Ligation of the intersphincteric fistula tract (LIFT) procedure is increasingly used for surgical closure of high perianal fistulas in Crohn’s disease. Currently, data on postoperative MRI findings is scarce, while considered most important to assess healing and recurrences. Therefore, we evaluated fistula characteristics on MRI and the relation with clinical outcomes after LIFT.
Consecutive Crohn’s patients treated with LIFT between 2007 and 2018 who underwent baseline and follow-up MRI were retrospectively included. MRI’s were scored by two radiologists according to characteristics based on the original and modified Van Assche indices. MRI findings, with emphasis on fibrosis, and the relation with clinical healing, reinterventions and recurrences were described.
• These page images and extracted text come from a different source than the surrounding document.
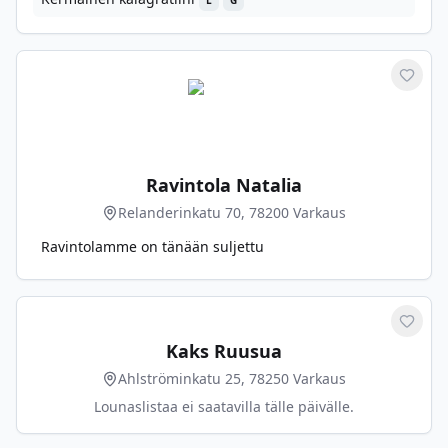
L
G
Merkit
Ravintola Natalia
Relanderinkatu 70, 78200 Varkaus
Ravintolamme on tänään suljettu
Merkit
Kaks Ruusua
Ahlströminkatu 25, 78250 Varkaus
Lounaslistaa ei saatavilla tälle päivälle.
Twelve patients were included (4 male, median age 34 (IQR 28-39) years). Follow-up MRI was performed at a median of 5.5 months (IQR 2.5-6.0) after LIFT. At baseline, all patients showed a tract with predominantly granulation tissue, which changed to predominantly fibrotic in seven, of which completely fibrotic in three. All patients with a (predominantly) fibrotic tract had clinical closure and no reinterventions or recurrences during long-term follow-up. In contrast, of the five patients with persisting granulation tissue, two reached clinical healing, two needed re-interventions and one had a recurrence.
A markedly decreased fistula activity can be observed on MRI after LIFT. The majority of patients develop a predominantly fibrotic tract relatively soon after LIFT without clinical recurrences, suggesting a highly effective therapy. Unfavourable clinical outcomes were only present in patients with persisting granulation tissue, indicating a potential prognostic value of MRI.